I have an abstract data modelling question. I have the following 4 tables:
Programme - a programme is a building project. e.g. Eiffel Tower building project. Programme ID is the unique identifier.
Work Stream - A programme has many workstreams. There is a work stream for each of the different items involved when completing a building (electricity workstream, windows workstream, plumbing workstream etc.). Work Stream ID is the unique identifier
Task - A work stream has many tasks. TASK ID is the unique identifier. This table also has start and end dates.
Cost - This table has a date column, TASK ID and Cost.

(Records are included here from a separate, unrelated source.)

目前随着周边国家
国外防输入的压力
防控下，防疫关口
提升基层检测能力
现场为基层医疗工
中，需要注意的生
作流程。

Task ID is not a unique identifier, because costs can be charged to the same Task ID over several days.
I have two options to model the data, I would prefer option 2. However, I've been told that this is bad design. Can somebody please help me understand why option 1 would be better than 2?

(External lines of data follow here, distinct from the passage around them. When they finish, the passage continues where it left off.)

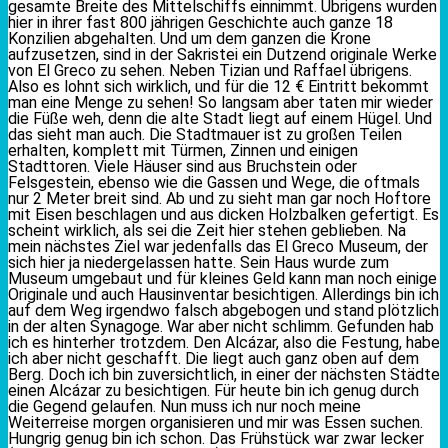
gesamte Breite des Mittelschiffs einnimmt. Übrigens wurden
hier in ihrer fast 800 jährigen Geschichte auch ganze 18
Konzilien abgehalten. Und um dem ganzen die Krone
aufzusetzen, sind in der Sakristei ein Dutzend originale Werke
von El Greco zu sehen. Neben Tizian und Raffael übrigens.
Also es lohnt sich wirklich, und für die 12 € Eintritt bekommt
man eine Menge zu sehen! So langsam aber taten mir wieder
die Füße weh, denn die alte Stadt liegt auf einem Hügel. Und
das sieht man auch. Die Stadtmauer ist zu großen Teilen
erhalten, komplett mit Türmen, Zinnen und einigen
Stadttoren. Viele Häuser sind aus Bruchstein oder
Felsgestein, ebenso wie die Gassen und Wege, die oftmals
nur 2 Meter breit sind. Ab und zu sieht man gar noch Hoftore
mit Eisen beschlagen und aus dicken Holzbalken gefertigt. Es
scheint wirklich, als sei die Zeit hier stehen geblieben. Na
mein nächstes Ziel war jedenfalls das El Greco Museum, der
sich hier ja niedergelassen hatte. Sein Haus wurde zum
Museum umgebaut und für kleines Geld kann man noch einige
Originale und auch Hausinventar besichtigen. Allerdings bin ich
auf dem Weg irgendwo falsch abgebogen und stand plötzlich
in der alten Synagoge. War aber nicht schlimm. Gefunden hab
ich es hinterher trotzdem. Den Alcázar, also die Festung, habe
ich aber nicht geschafft. Die liegt auch ganz oben auf dem
Berg. Doch ich bin zuversichtlich, in einer der nächsten Städte
einen Alcázar zu besichtigen. Für heute bin ich genug durch
die Gegend gelaufen. Nun muss ich nur noch meine
Weiterreise morgen organisieren und mir was Essen suchen.
Hungrig genug bin ich schon. Das Frühstück war zwar lecker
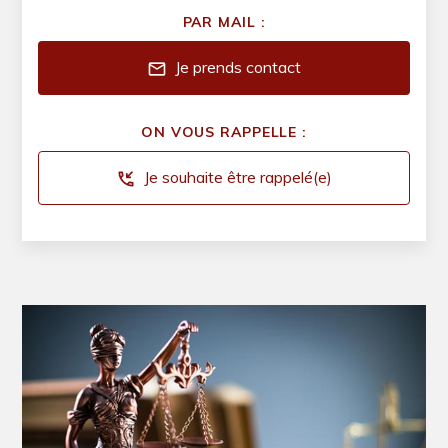
PAR MAIL :
Je prends contact
mail
ON VOUS RAPPELLE :
Je souhaite être rappelé(e)
phone_callback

This is the Star (option 1) vs Snowflake (option 2) dimension question. Both approaches are common, and de-normalizing the model so the fact table has all the dimension keys instead of having to traverse multiple dimensions is a performance optimization.
This is true in Power BI too, where the Star schema may perform better. However there's a tradeoff, as Programme and Work Stream won't flow filter to Tasks in the star schema design.
So the more common design would be to flatten the Programme, Workstream and Task into a single table. Flattening them into a single dimension preserves the relationship between the Work Stream and the task so you can see all the Tasks under a single Workstream.
But both designs will work fine, and perform similarly for many scenarios.